**DIRECTIONS**: Would you print the records below from the first line through the line containing "оценить свой бюджет.", skipping the pictures?

======== DATA TO USE

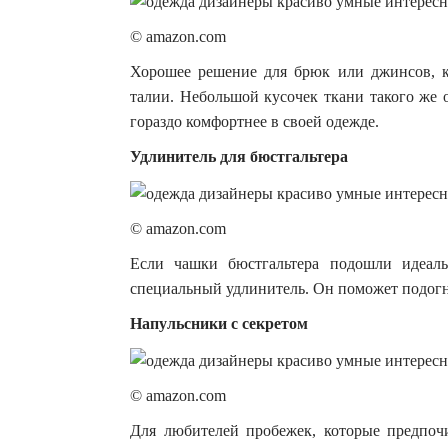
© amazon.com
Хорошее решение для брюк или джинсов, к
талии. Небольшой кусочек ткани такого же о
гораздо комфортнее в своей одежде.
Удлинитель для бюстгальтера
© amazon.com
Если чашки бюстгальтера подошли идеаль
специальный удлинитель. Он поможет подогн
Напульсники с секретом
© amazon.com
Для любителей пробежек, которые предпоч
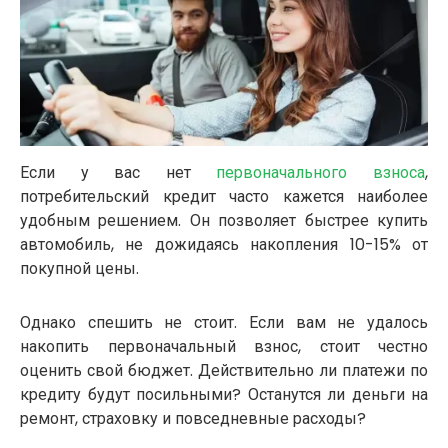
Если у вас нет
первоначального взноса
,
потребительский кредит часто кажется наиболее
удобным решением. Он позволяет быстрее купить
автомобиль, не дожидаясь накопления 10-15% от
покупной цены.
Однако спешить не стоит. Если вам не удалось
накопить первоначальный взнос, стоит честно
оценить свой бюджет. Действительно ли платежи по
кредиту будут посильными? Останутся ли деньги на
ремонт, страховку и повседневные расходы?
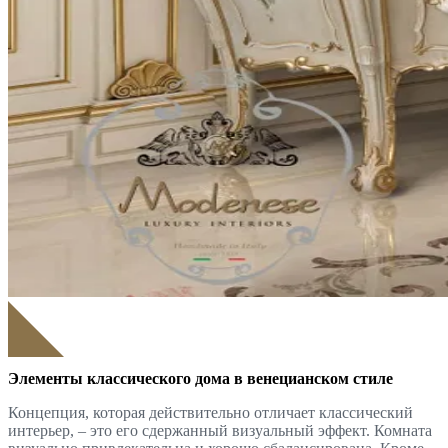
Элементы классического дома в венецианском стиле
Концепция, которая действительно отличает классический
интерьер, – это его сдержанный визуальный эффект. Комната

================

**ANSWER TO THE EXERCISE**:
© amazon.com
Хорошее решение для брюк или джинсов, к
талии. Небольшой кусочек ткани такого же о
гораздо комфортнее в своей одежде.
Удлинитель для бюстгальтера
© amazon.com
Если чашки бюстгальтера подошли идеаль
специальный удлинитель. Он поможет подогн
Напульсники с секретом
© amazon.com
Для любителей пробежек, которые предпоч
Если у вас нет
первоначального взноса
,
потребительский кредит часто кажется наиболее
удобным решением. Он позволяет быстрее купить
автомобиль, не дожидаясь накопления 10-15% от
покупной цены.
Однако спешить не стоит. Если вам не удалось
накопить первоначальный взнос, стоит честно
оценить свой бюджет. Действительно ли платежи по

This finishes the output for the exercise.